Daniel Senn joined Genex's Sunnyside BPS team in 1999. Two years later, Robert VanderWeerd joined the team. Jorge Contreras was added to the Sunnyside team in 2006. Erasmo Verduzco had been a team-member from 2008 until February 2011, and rejoined the team in December 2011. As a condition of their employment with Genex, Senn, Contreras, and Verduzco each signed differing agreements containing non-competition covenants. Contreras and Verduzco also signed employee non-solicitation covenants. VanderWeerd reportedly refused to sign any restrictive covenants.
By late 2012, all four defendants were unhappy with Genex. Defendants allege their pay fluctuated, unexplained deductions were taken from their pay, they did not have any, or enough, days off, and that they were dissatisfied with the new commission rates. According to the defendants, their work-load had increased in the fall of 2012 when two additional team members left Genex for other A.I. firms. Defendants report working seven-day weeks nearly every week and it upset the team that Genex did not promptly hire replacements for the departed teammembers. Sometime in mid-to-late 2012, Senn and VanderWeerd met with representatives from CRV, another A.I. company. The CRV representatives were former members of Genex's management team and had previously worked with the defendants. By early December 2012, talks between VanderWeerd, Senn and CRV had advanced. Melissa Leatherman, a CRV employee and former account manager for Genex, and Senn began approaching current Genex customers about switching to CRV. Senn stated that Alan McNaughton, then a regional sales manager at Genex, was also present at some of these meetings.
In the days preceding December 12, 2012, Senn and VanderWeerd informed Contreras and Verduzco of the opportunity with CRV. The parties dispute whether CRV would have hired only part of the Genex Sunnyside BPS team, or if it required the full team. On December 12, Defendants met with CRV representatives, including Jim Bayne (another former Genex manager) and Leatherman, at a hotel in Sunnyside.
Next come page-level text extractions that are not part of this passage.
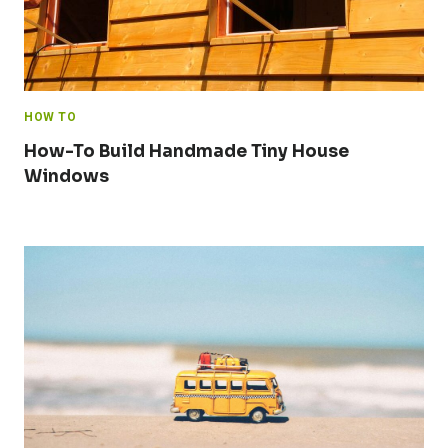
HOW TO
How-To Build Handmade Tiny House
Windows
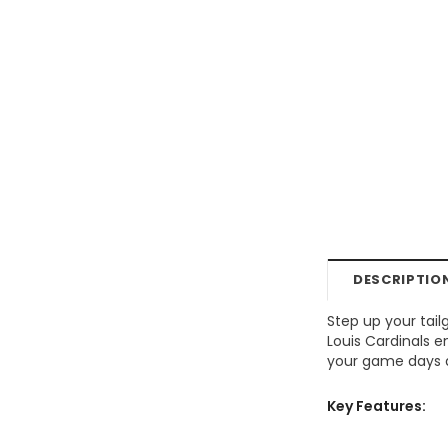
DESCRIPTIO
Step up your tail
Louis Cardinals 
your game days ar
Key Features:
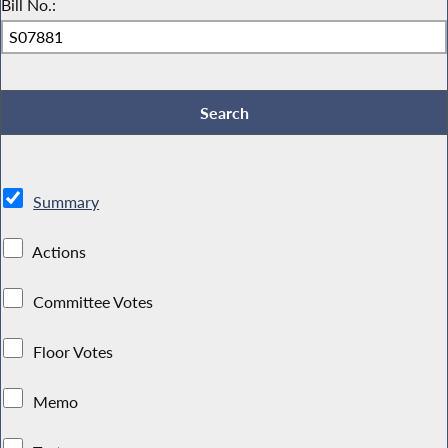
Bill No.:
Summary
Actions
Committee Votes
Floor Votes
Memo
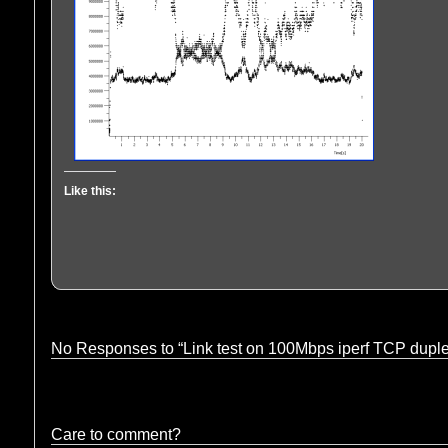
Like this:
No Responses to “Link test on 100Mbps iperf TCP dupl
Care to comment?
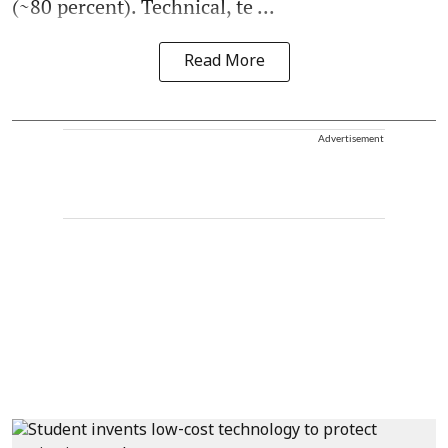
(~80 percent). Technical, te ...
Read More
Advertisement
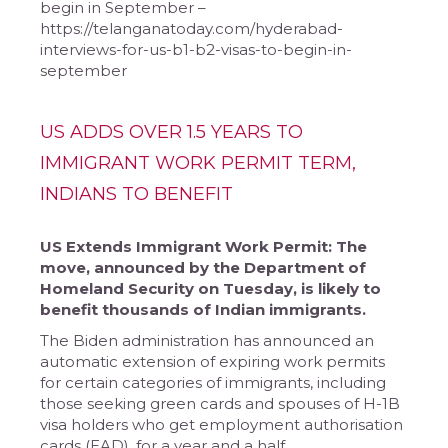
begin in September –
https://telanganatoday.com/hyderabad-
interviews-for-us-b1-b2-visas-to-begin-in-
september
US ADDS OVER 1.5 YEARS TO
IMMIGRANT WORK PERMIT TERM,
INDIANS TO BENEFIT
US Extends Immigrant Work Permit: The
move, announced by the Department of
Homeland Security on Tuesday, is likely to
benefit thousands of Indian immigrants.
The Biden administration has announced an
automatic extension of expiring work permits
for certain categories of immigrants, including
those seeking green cards and spouses of H-1B
visa holders who get employment authorisation
cards (EAD), for a year and a half.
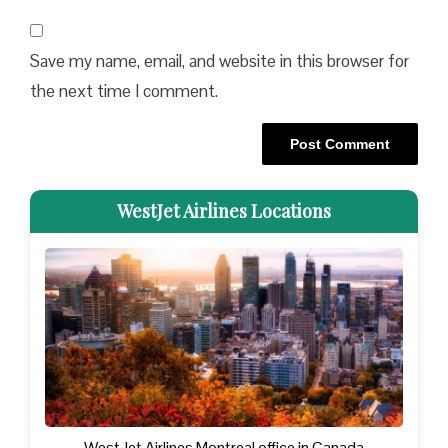
Save my name, email, and website in this browser for
the next time I comment.
WestJet Airlines Locations
WestJet Airlines Montreal office in Canada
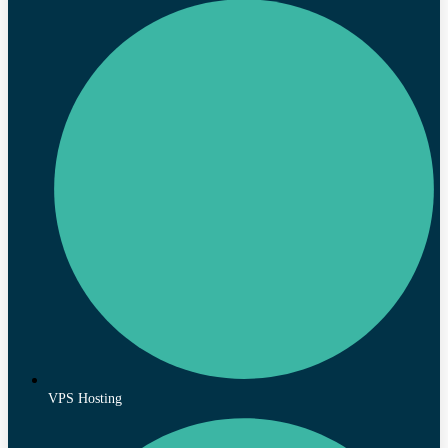
VPS Hosting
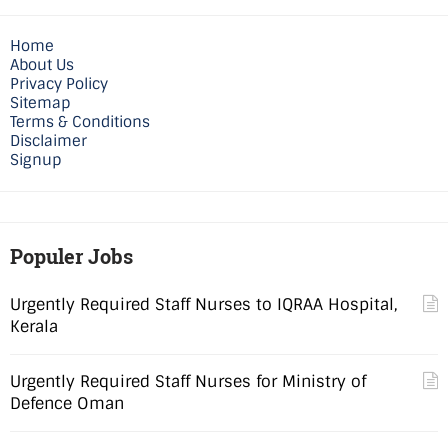
Home
About Us
Privacy Policy
Sitemap
Terms & Conditions
Disclaimer
Signup
Populer Jobs
Urgently Required Staff Nurses to IQRAA Hospital,
Kerala
Urgently Required Staff Nurses for Ministry of
Defence Oman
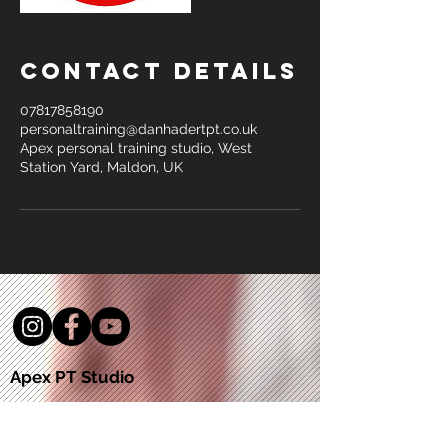
Contact Details
07817858190
personaltraining@danhadertpt.co.uk
Apex personal training studio, West
Station Yard, Maldon, UK
Apex PT Studio
5a West Station Yard
Maldon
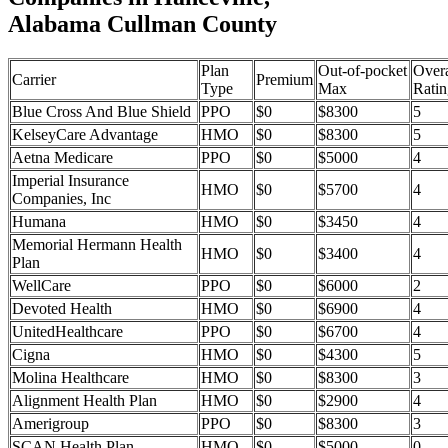
Alabama Cullman County
Plan
Out-of-pocket
Overa
Carrier
Premium
Type
Max
Ratin
Blue Cross And Blue Shield
PPO
$0
$8300
5
KelseyCare Advantage
HMO
$0
$8300
5
Aetna Medicare
PPO
$0
$5000
4
Imperial Insurance
HMO
$0
$5700
4
Companies, Inc
Humana
HMO
$0
$3450
4
Memorial Hermann Health
HMO
$0
$3400
4
Plan
WellCare
PPO
$0
$6000
2
Devoted Health
HMO
$0
$6900
4
UnitedHealthcare
PPO
$0
$6700
4
Cigna
HMO
$0
$4300
5
Molina Healthcare
HMO
$0
$8300
3
Alignment Health Plan
HMO
$0
$2900
4
Amerigroup
PPO
$0
$8300
3
SCAN Health Plan
HMO
$0
$5000
0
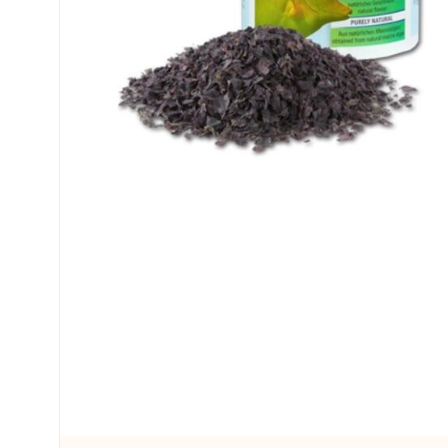
My account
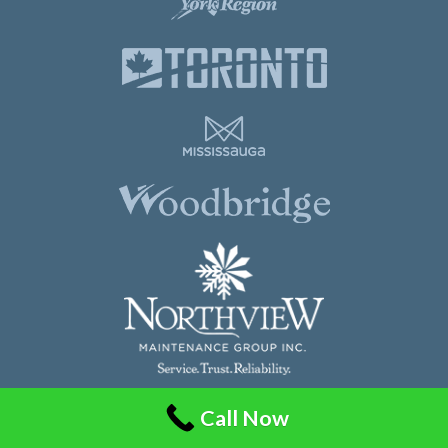
Call Now
Northview Maintenance Group Inc.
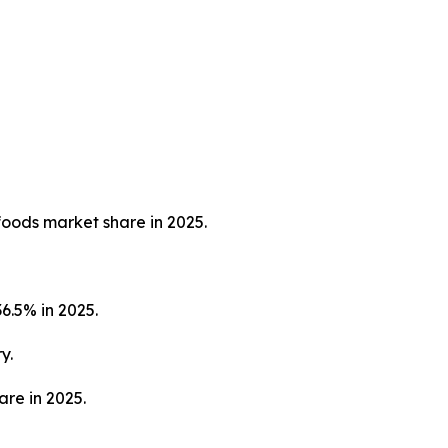
foods market share in 2025.
6.5% in 2025.
y.
are in 2025.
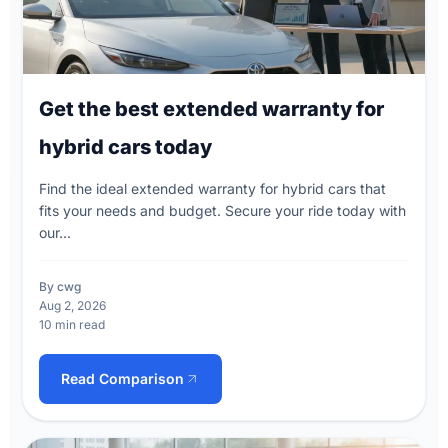
Get the best extended warranty for
hybrid cars today
Find the ideal extended warranty for hybrid cars that
fits your needs and budget. Secure your ride today with
our...
By cwg
Aug 2, 2026
10 min read
Read Comparison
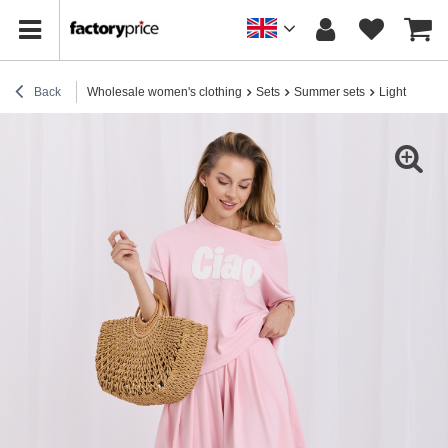
Back
Wholesale women's clothing
Sets
Summer sets
Light pink se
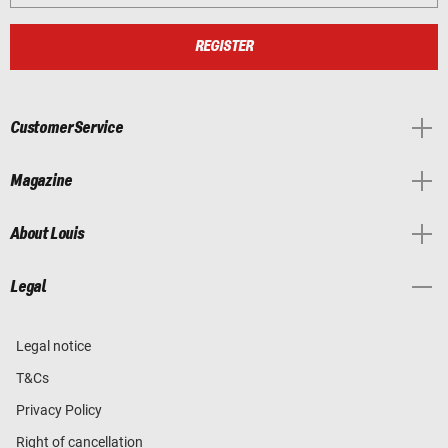
REGISTER
Customer Service
Magazine
About Louis
Legal
Legal notice
T&Cs
Privacy Policy
Right of cancellation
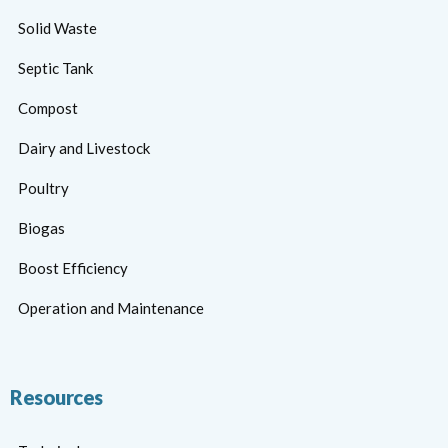
Solid Waste
Septic Tank
Compost
Dairy and Livestock
Poultry
Biogas
Boost Efficiency
Operation and Maintenance
Resources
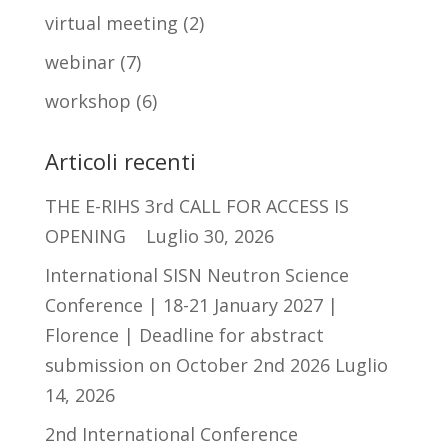
virtual meeting
(2)
webinar
(7)
workshop
(6)
Articoli recenti
THE E-RIHS 3rd CALL FOR ACCESS IS
OPENING
Luglio 30, 2026
International SISN Neutron Science
Conference | 18-21 January 2027 |
Florence | Deadline for abstract
submission on October 2nd 2026
Luglio
14, 2026
2nd International Conference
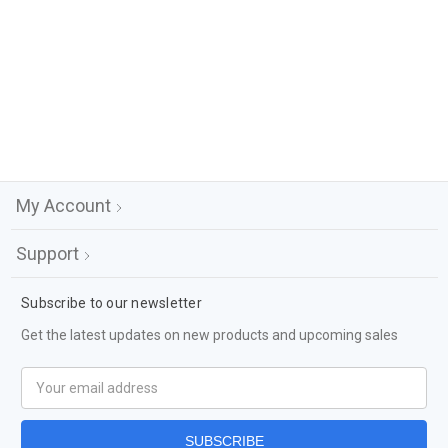
My Account
Support
Subscribe to our newsletter
Get the latest updates on new products and upcoming sales
Email
Address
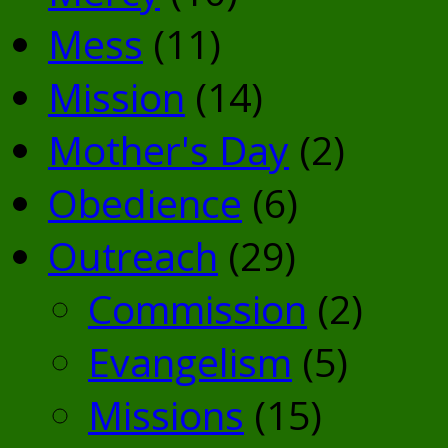
Mess
(11)
Mission
(14)
Mother's Day
(2)
Obedience
(6)
Outreach
(29)
Commission
(2)
Evangelism
(5)
Missions
(15)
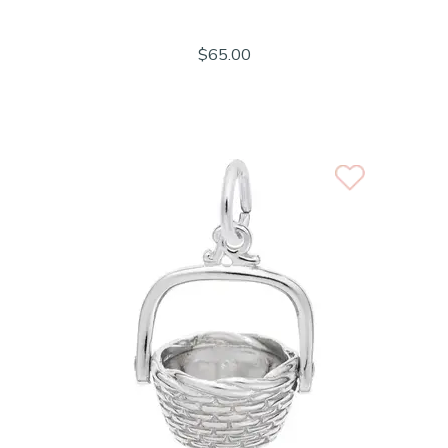
$65.00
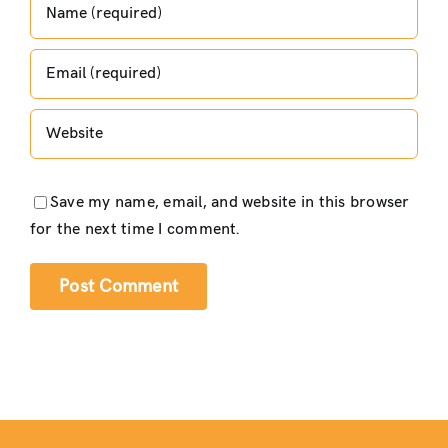
Save my name, email, and website in this browser
for the next time I comment.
Defendants agreed on employment terms with CRV, signed employment paperwork, and signed identical resignation letters that were submitted by mail to Genex. The next day, Defendants serviced the same farms they had previously been serving for Genex but with CRV semen. Nearly all of Genex's Sunnyside area customers switched to CRV with the defendants, none remained with Genex. Since December 2012, Genex has had no BPS and has only made nominal retail sales of bovine semen in the area.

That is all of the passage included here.